=== Section Start ===
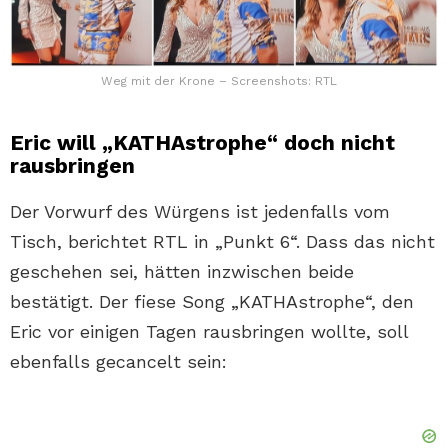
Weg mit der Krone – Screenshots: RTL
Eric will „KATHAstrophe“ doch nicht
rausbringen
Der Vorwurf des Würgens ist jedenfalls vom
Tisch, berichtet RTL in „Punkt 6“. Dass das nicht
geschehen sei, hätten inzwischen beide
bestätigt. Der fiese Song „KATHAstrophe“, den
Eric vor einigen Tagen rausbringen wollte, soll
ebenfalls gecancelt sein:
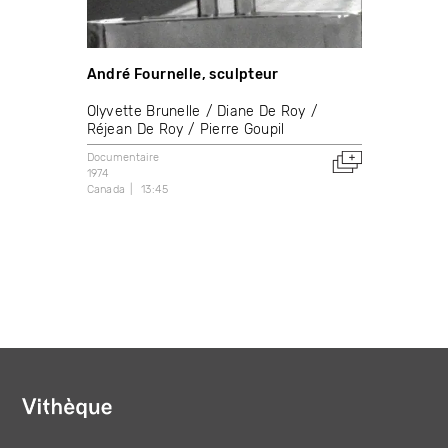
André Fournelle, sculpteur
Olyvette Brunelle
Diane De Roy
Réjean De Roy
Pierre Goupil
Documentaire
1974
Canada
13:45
=== Section End ===
> [Activity] An exact, line-for-line copy is required: from the line containing "André Fournelle, sculpteur" through the final line of the listing above, both included, with nothing else.

> [Task output]
André Fournelle, sculpteur
Olyvette Brunelle
Diane De Roy
Réjean De Roy
Pierre Goupil
Documentaire
1974
Canada
13:45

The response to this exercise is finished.